_EXERCISE PROMPT_:
Exercise in exact copying: restate word for word only the lines below from the one containing "Egypt 2012, February - Hurghada. Diving" through the one containing "and high speed", omitting any pictures.

_MATERIAL PROVIDED_:
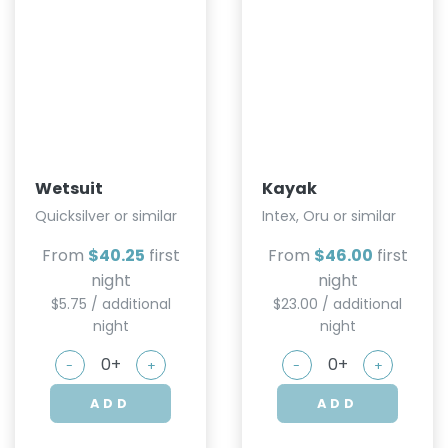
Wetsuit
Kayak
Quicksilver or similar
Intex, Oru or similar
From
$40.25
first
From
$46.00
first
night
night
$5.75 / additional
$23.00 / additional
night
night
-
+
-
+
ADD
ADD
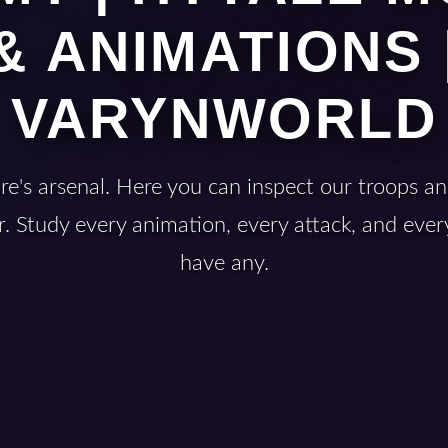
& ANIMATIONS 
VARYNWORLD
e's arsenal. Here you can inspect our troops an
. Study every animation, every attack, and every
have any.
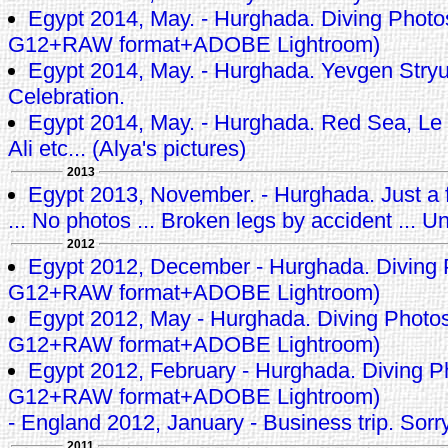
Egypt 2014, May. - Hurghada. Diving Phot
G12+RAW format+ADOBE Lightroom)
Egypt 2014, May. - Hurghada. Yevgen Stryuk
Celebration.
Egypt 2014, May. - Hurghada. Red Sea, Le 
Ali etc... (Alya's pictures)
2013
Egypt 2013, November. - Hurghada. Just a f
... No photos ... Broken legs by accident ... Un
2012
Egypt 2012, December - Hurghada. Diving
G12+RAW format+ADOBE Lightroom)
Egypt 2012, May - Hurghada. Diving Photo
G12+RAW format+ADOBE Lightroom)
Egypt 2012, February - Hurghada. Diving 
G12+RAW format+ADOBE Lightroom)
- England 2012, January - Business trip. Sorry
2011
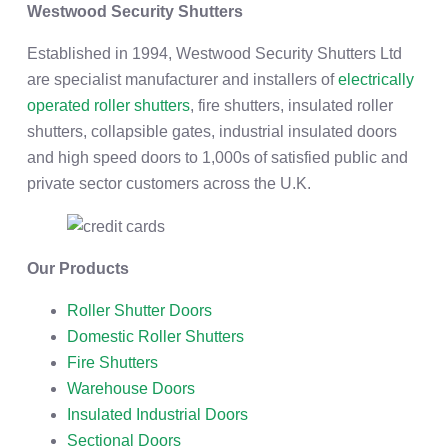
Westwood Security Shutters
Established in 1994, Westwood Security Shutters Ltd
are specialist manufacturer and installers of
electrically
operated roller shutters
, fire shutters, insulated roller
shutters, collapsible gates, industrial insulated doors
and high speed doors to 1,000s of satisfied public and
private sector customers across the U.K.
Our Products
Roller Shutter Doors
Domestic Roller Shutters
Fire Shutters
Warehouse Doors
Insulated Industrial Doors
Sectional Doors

_RESULT OF THE TASK_:
Egypt 2012, February - Hurghada. Diving 
G12+RAW format+ADOBE Lightroom)
- England 2012, January - Business trip. Sorry
2011
Westwood Security Shutters
Established in 1994, Westwood Security Shutters Ltd
are specialist manufacturer and installers of
electrically
operated roller shutters
, fire shutters, insulated roller
shutters, collapsible gates, industrial insulated doors
and high speed doors to 1,000s of satisfied public and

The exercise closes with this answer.